DeepSeek資金調達の交渉相手が、まさかの国家だった。フィナンシャル・タイムズが5月6日に報じたところによると、中国の国家系半導体ファンド「大基金(ビッグファンド)」が、AI新興企業DeepSeekへの巨額出資ラウンドをリードする方向で交渉を進めているという。DeepSeekは今年1月、米国の最先端モデルに匹敵する性能を格安コストで叩き出してシリコンバレーを震撼させた、あの会社だ。
大基金がAIソフトに手を伸ばした「異例」の理由
大基金はこれまで、SMIC(中芯国際)など半導体製造インフラへの投資で知られてきた。チップを焼く側、つまりハード寄りのファンドというのが市場の共通認識だった。それがAIソフトウェア企業への直接出資に動いたとすれば、相当な路線変更になる。

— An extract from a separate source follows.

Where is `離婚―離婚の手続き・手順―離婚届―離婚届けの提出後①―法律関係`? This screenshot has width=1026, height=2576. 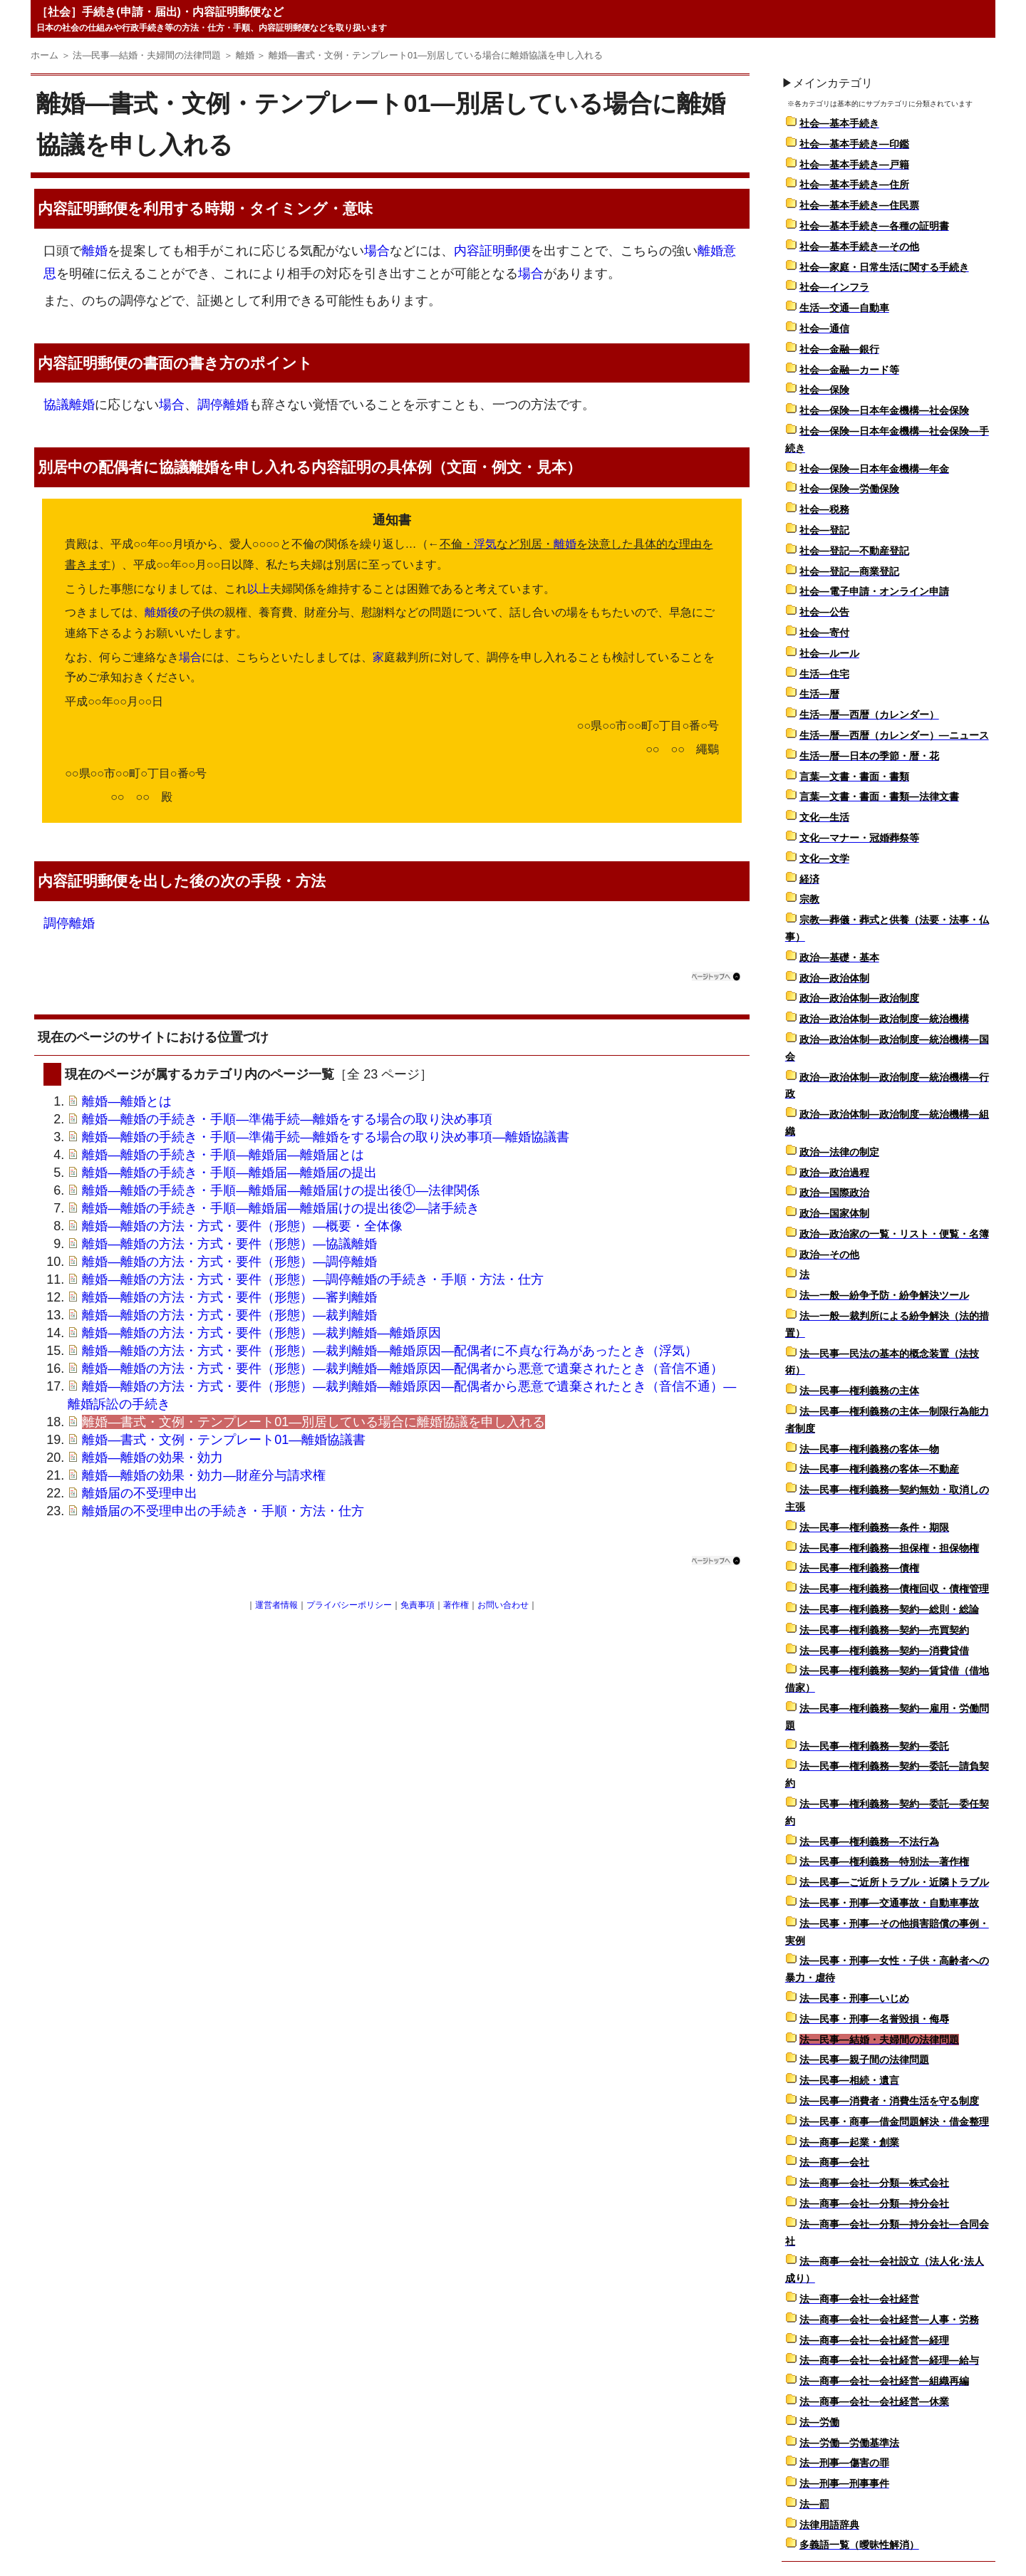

背景にあるのは米国の対中半導体輸出規制の強化だろう。NvidiaのH100はおろか、その廉価版H800すら手が届きにくくなるなか、中国は「使えるチップが限られるなら、そのチップで最大の成果を引き出すソフトを国家が持てばいい」という発想に舵を切りつつあるらしい。ハードウェアの調達が詰まるほど、ソフトウェアの内製化が国策として浮上してくる構図だ。
「中国の国家支援チップファンドがDeepSeekの巨額資金調達ラウンドをリードする交渉を行っている」(フィナンシャル・タイムズ、Bloombergが引用)
DeepSeek側の事情も読んでおく必要がある。1月の衝撃デビュー以降、DeepSeekには世界中から注目が集まったが、それは同時に米議会や安全保障当局の視線も意味する。国家資本が入ることで、DeepSeekは資金面での安定を得る一方、「国家に管理された企業」というレッテルも引き受けることになる。
米中AI覇権、「規制の穴」をソフトで埋める戦術
米中AI覇権という文脈で見ると、この動きはかなり整合的に見える。米国がチップ輸出を締め上げるほど、中国はソフトウェアとモデル開発に国家リソースを集中させる。DeepSeekが証明したのは、潤沢なGPUがなくても一流のモデルは作れるという事実だった。その実績を持つ企業を国家が囲い込めば、規制の効果を相当程度に打ち消せる可能性がある。
シリコンバレーがDeepSeekショックから立ち直り切っていないうちに、北京はそのDeepSeekを「国家プロジェクト」に組み込もうとしている。投資家目線でも無視できないニュースで、オープンソース路線を取っていたDeepSeekが国家管理下に入ることでモデルの公開方針が変わるかもしれない、という懸念も出始めているらしい。
この先どうなる
交渉はまだ「進行中」の段階で、出資額や持ち分比率などの詳細は明らかになっていない。今後の注目点は三つ。一つ目は大基金の出資が正式決定するかどうか。二つ目は、それを受けて米国が追加制裁や輸出規制の対象をAIソフト企業にまで広げるかどうか。三つ目はDeepSeekのオープンソース戦略が維持されるかどうかだ。国家資本が入ったモデルを世界が「中立なオープンソース」として使い続けるかどうか、そこに最大の摩擦が生まれそうな予感がある。